*** Material for this exercise Section Begins ***

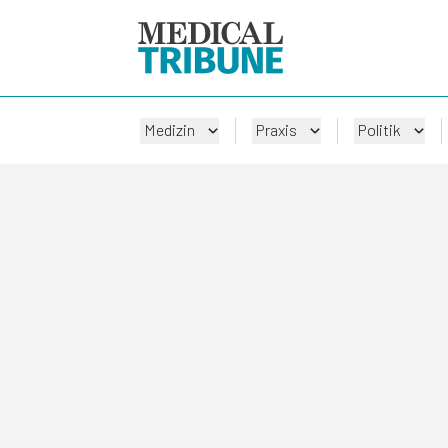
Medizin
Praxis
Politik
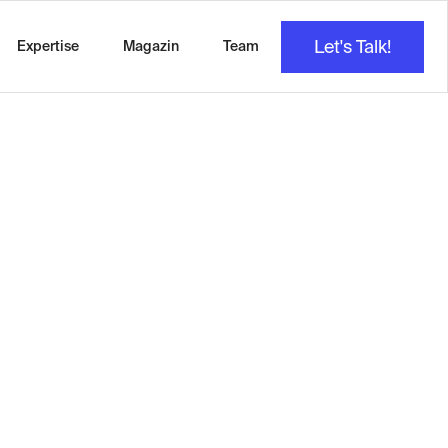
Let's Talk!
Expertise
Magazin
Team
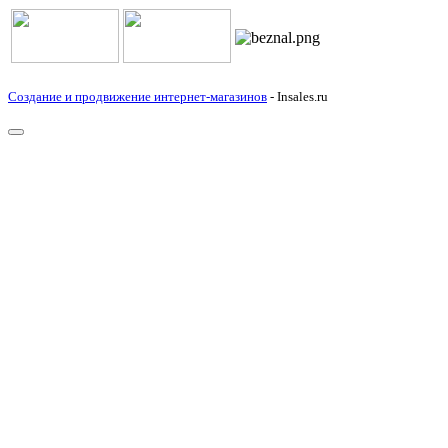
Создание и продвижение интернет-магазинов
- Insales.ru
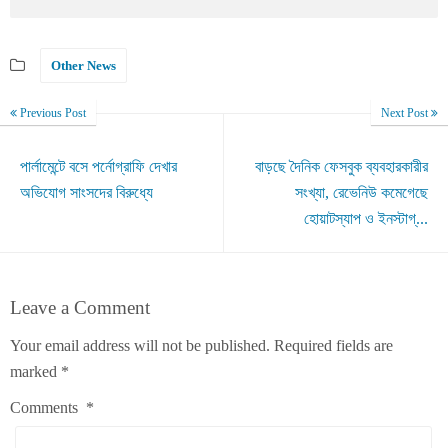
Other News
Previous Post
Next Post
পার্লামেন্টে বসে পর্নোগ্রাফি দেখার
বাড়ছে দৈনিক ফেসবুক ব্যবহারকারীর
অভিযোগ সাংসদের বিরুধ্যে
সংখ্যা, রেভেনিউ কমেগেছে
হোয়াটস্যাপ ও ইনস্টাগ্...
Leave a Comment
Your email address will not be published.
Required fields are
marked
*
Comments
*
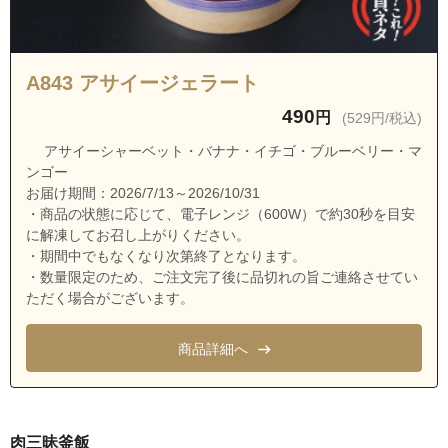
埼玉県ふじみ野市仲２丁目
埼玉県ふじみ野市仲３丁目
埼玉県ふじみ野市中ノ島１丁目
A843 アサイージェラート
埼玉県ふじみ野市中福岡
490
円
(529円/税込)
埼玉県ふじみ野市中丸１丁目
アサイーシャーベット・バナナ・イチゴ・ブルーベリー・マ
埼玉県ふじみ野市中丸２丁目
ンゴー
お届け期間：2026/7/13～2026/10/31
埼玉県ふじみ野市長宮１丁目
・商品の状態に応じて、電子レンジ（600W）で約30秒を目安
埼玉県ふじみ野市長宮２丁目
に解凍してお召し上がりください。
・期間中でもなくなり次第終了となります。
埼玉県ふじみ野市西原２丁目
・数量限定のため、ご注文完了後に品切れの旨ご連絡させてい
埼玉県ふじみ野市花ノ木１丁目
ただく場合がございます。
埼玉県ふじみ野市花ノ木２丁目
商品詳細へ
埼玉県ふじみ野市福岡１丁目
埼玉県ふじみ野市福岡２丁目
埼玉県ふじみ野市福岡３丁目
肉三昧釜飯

*** Material for this exercise Section Ends ***
*** Material for this exercise Section Begins ***

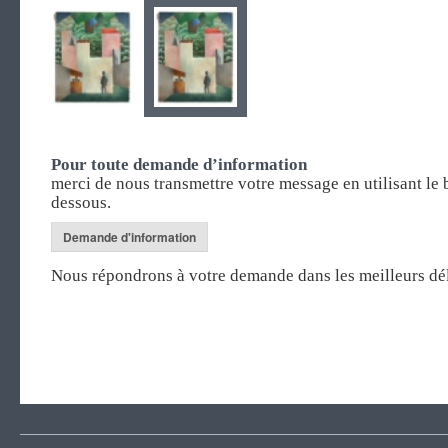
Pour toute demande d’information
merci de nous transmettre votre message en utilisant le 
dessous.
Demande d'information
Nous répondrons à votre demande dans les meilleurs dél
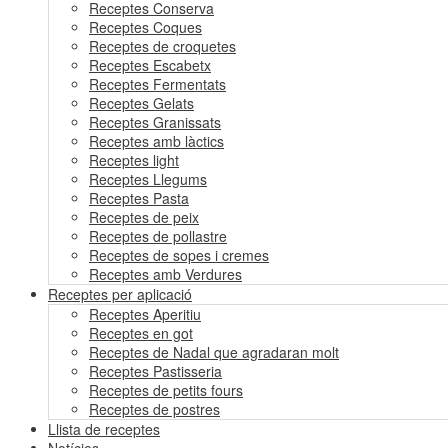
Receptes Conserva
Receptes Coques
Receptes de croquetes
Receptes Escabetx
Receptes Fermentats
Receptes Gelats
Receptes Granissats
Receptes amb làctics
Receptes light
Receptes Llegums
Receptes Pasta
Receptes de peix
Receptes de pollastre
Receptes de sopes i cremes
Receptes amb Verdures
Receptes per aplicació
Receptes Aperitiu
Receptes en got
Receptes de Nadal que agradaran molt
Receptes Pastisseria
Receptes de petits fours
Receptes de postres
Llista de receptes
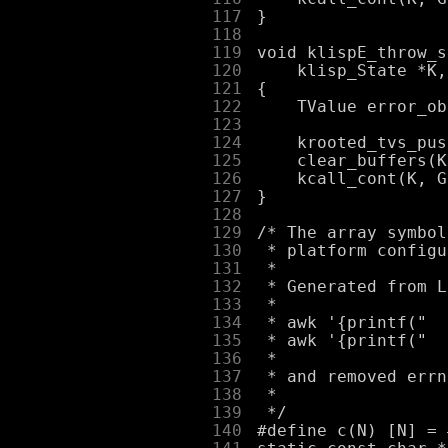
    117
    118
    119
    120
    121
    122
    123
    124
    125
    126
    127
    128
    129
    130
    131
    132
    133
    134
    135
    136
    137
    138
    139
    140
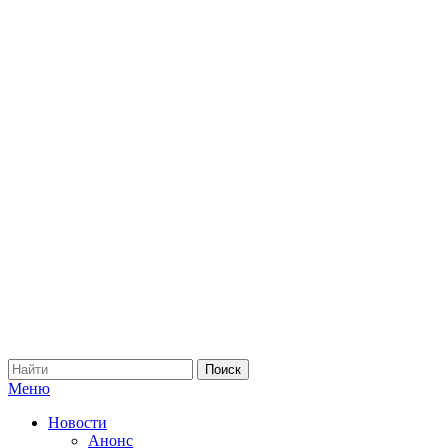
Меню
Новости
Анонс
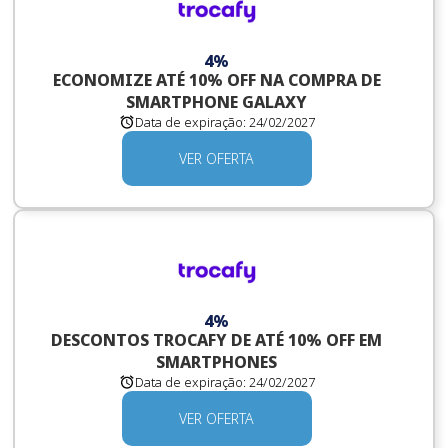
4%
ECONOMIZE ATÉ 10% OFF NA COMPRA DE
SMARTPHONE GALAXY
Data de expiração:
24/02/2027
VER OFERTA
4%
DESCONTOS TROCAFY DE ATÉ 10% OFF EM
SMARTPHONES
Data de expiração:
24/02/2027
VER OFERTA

*** Material for this exercise Section Ends ***
*** Material for this exercise Section Begins ***

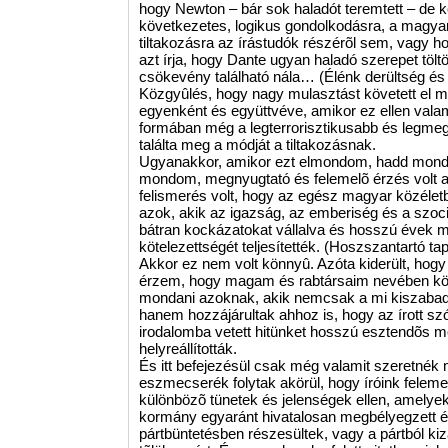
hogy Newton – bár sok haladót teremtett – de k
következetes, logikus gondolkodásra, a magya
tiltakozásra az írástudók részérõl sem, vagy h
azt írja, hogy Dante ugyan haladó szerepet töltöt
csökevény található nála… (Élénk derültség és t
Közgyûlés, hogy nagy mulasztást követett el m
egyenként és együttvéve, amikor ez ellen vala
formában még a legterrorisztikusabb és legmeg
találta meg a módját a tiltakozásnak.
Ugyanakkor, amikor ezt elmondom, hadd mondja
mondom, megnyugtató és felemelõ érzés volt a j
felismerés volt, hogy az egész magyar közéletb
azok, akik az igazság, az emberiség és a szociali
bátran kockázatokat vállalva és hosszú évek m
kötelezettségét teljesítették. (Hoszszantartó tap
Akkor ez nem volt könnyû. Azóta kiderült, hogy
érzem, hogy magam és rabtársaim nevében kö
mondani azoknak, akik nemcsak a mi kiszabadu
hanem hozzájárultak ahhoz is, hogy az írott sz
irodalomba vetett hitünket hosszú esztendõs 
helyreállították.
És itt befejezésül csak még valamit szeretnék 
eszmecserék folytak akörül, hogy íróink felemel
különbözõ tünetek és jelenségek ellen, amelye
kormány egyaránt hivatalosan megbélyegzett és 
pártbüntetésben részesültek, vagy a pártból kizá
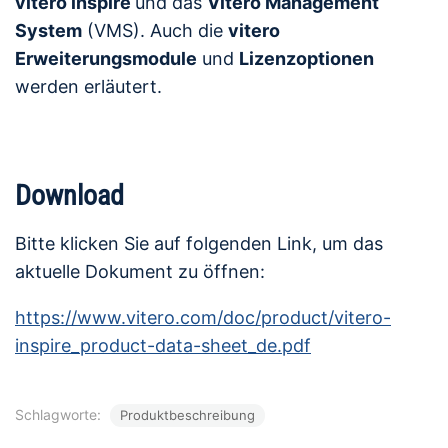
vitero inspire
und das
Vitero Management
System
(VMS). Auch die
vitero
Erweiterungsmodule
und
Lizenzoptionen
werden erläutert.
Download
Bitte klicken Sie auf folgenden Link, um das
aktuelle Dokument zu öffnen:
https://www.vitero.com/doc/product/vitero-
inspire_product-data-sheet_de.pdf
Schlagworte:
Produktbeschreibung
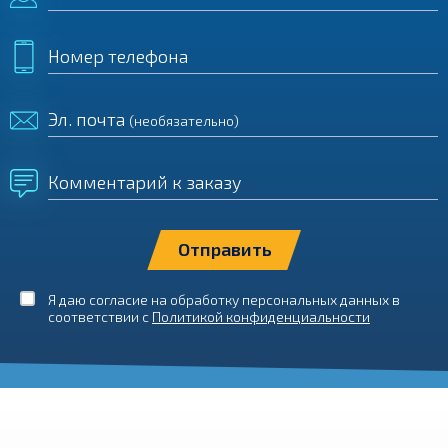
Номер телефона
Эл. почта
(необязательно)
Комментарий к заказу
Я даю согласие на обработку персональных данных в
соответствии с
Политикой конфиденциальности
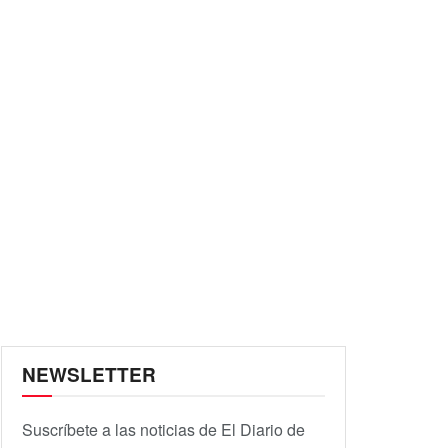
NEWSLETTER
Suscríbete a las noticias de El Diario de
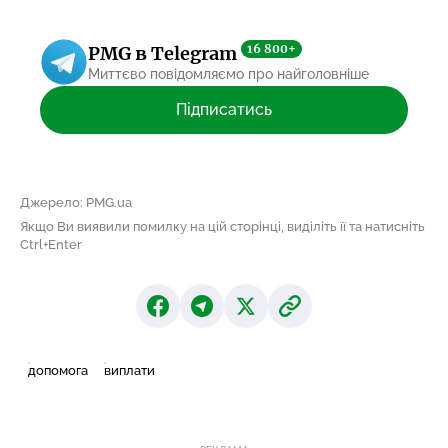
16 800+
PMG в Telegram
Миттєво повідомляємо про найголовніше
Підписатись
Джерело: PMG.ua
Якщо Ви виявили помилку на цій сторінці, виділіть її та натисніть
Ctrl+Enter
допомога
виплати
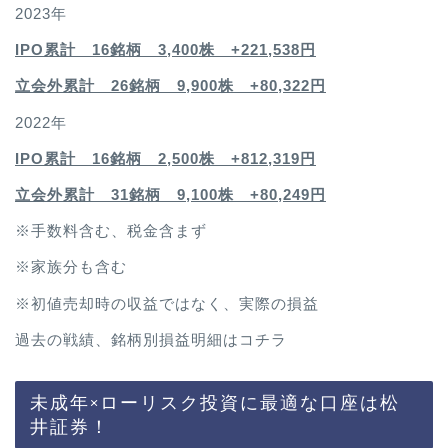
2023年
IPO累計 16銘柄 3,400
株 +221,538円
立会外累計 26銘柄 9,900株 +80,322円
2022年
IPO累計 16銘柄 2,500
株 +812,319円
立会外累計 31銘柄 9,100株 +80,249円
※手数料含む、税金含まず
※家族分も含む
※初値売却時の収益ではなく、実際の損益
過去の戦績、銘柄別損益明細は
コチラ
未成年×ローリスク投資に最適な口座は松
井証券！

*** Material for this exercise Section Ends ***

### What is being asked
Copy each line of the listing that carries the word "vagy".

### Task solution
tiltakozásra az írástudók részérõl sem, vagy h
pártbüntetésben részesültek, vagy a pártból kizá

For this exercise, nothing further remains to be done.